Chi ha ragione? La risposta è: DIPENDE.
In linea di massima, possiamo dire che più la persona sarà attiva e svolgerà attività sportive glicolitiche, più la percentuale di grassi può essere ridotta, in quanto il corpo avrà bisogno di buone quantità di zuccheri. Invece più le persone sono sedentarie, o sono impegnate in attività puramente aerobiche (maratona) o di pochi secondi (sollevamento pesi) più la percentuale di grassi può essere consistente.
Non dimentichiamoci mai che, a prescindere dalla composizione in macronutrienti del pasto (e della dieta), ciò che conta nell’accumulo di grasso o nel dimagrimento è il bilancio lipidico. Infine ricordatevi che il fattore fondamentale per la salute, prima dei macronutrienti, è il giusto equilibrio energetico, se in eccesso cronicamente fa sempre male, a prescindere da quello che mangiate.

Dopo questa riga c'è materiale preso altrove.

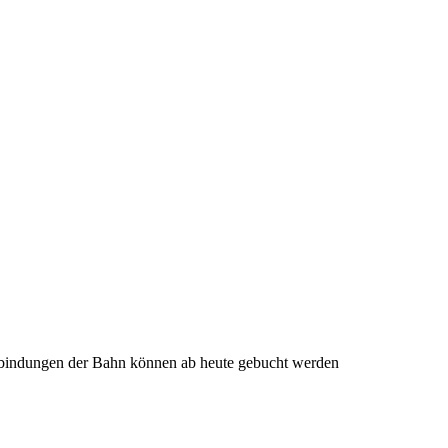
erbindungen der Bahn können ab heute gebucht werden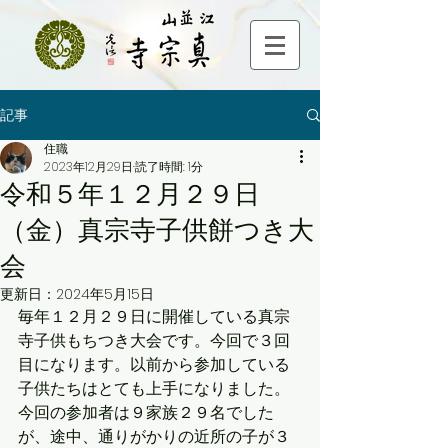
記事
住職
2023年12月29日
読了時間: 1分
令和５年１２月２９日
（金）真宗寺子供餅つき大
会
更新日：
2024年5月15日
毎年１２月２９日に開催している真宗
寺子供もちつき大会です。今回で３回
目になります。以前から参加している
子供たちはとても上手になりました。
今回の参加者は９家族２９名でした
が、途中、通りがかりの近所の子が３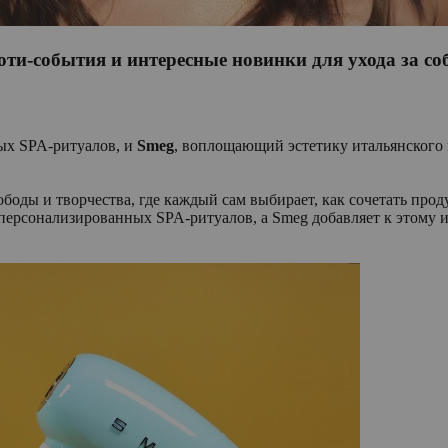
и-события и интересные новинки для ухода за со
ных SPA-ритуалов, и
Smeg
, воплощающий эстетику итальянского 
оды и творчества, где каждый сам выбирает, как сочетать прод
я персонализированных SPA-ритуалов, а Smeg добавляет к этому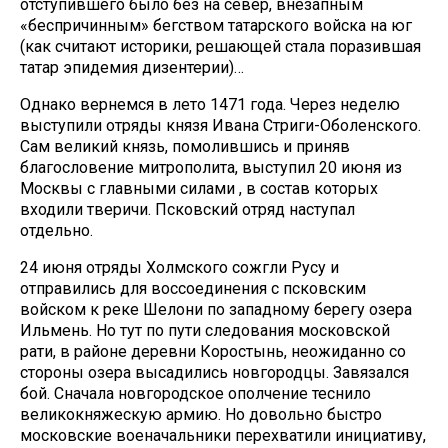
отступившего было без на север, внезапным
«беспричинным» бегством татарского войска на юг
(как считают историки, решающей стала поразившая
татар эпидемия дизентерии)…
Однако вернемся в лето 1471 года. Через неделю
выступили отряды князя Ивана Стриги-Оболенского.
Сам великий князь, помолившись и приняв
благословение митрополита, выступил 20 июня из
Москвы с главными силами , в состав которых
входили тверичи. Псковский отряд наступал
отдельно.
24 июня отряды Холмского сожгли Русу и
отправились для воссоединения с псковским
войском к реке Шелони по западному берегу озера
Ильмень. Но тут по пути следования московской
рати, в районе деревни Коростынь, неожиданно со
стороны озера высадились новгородцы. Завязался
бой. Сначала новгородское ополчение теснило
великокняжескую армию. Но довольно быстро
московские военачальники перехватили инициативу,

QUANDO PREFERIRE DIETE HIGH FAT/LOW CARB?
- Nel caso di soggetti con insulino-resistenza; molti studi infatti suggeriscono che, anche a parità di calorie, una dieta a basso contenuto di carboidrati potrebbe essere più efficace, PER QUESTI SOGGETTI, per il dimagrimento rispetto a una dieta high carb/low fat
- Nel caso di soggetti con bassa flessibilità metabolica, ovvero una bassa capacità di saper switchare da un metabolismo prevalentemente glucidico ad uno prevalentemente lipidico e viceversa. In questi casi diverse strategie come vari protocolli di digiuno intermittente, una dieta chetogenica o anche una non-chetogenica ma low carb e high fat possono avere dei vantaggi inizialmente, in quanto effettivamente “insegnano” (anzi, “costringono”) il corpo a utilizzare prevalentemente il metabolismo lipidico
- Nel caso di soggetti che per vari motivi vogliono perdere peso molto velocemente nel breve periodo. In realtà tale perdita di peso non è rappresentata dalla perdita di massa grassa, quanto piuttosto dai liquidi. E poiché le diete low carb/high fat, e ancor di più le diete chetogeniche, sono “diete diuretiche”, sono più efficaci per questi specifici obiettivi a breve termine (e temporanei).